#### [Task goal]
Below are records; work out how many of their lines contain "điện" and give only that number.

#### [Entries supplied]
# # # #

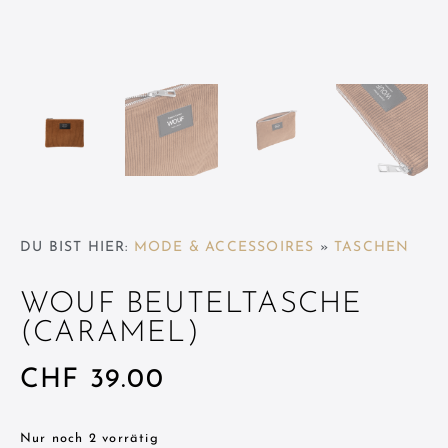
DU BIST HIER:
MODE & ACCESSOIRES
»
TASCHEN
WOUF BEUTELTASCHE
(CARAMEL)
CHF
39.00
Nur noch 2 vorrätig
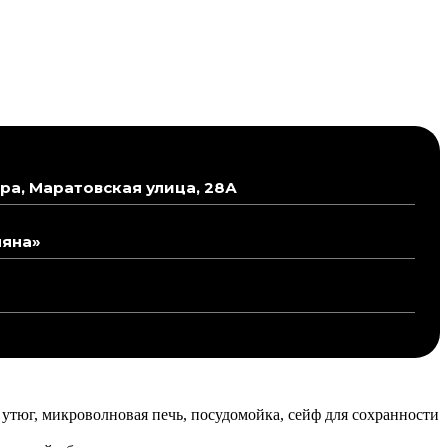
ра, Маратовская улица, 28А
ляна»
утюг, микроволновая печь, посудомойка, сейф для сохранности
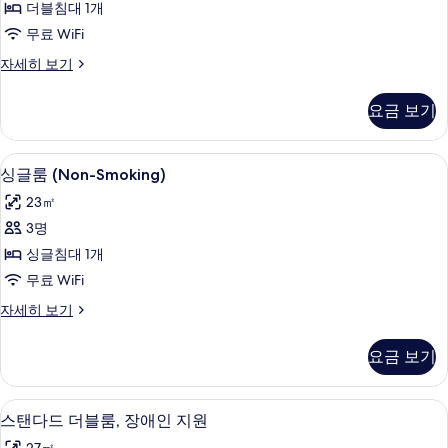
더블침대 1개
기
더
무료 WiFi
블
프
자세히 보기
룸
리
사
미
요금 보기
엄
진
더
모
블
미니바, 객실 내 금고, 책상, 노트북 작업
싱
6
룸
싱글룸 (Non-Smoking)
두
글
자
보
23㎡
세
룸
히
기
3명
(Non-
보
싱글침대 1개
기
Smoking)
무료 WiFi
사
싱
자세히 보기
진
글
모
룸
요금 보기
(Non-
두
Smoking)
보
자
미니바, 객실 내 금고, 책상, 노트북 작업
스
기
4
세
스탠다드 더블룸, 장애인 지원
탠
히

# # # #

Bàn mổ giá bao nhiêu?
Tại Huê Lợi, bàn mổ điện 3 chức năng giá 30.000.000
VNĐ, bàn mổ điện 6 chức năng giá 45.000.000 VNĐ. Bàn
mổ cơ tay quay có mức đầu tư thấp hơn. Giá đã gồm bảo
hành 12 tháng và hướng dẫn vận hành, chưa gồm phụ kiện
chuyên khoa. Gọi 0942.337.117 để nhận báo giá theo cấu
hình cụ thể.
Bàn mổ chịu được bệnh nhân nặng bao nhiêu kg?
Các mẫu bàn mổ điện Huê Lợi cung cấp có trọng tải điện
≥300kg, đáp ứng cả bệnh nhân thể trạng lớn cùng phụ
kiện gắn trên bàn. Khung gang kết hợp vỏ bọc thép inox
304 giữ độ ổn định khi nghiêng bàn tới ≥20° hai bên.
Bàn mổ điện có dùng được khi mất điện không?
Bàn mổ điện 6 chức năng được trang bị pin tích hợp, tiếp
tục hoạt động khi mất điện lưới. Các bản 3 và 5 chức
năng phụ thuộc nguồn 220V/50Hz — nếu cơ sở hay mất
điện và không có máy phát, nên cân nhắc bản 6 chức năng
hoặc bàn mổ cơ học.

# # # #

#### [Your solution]
7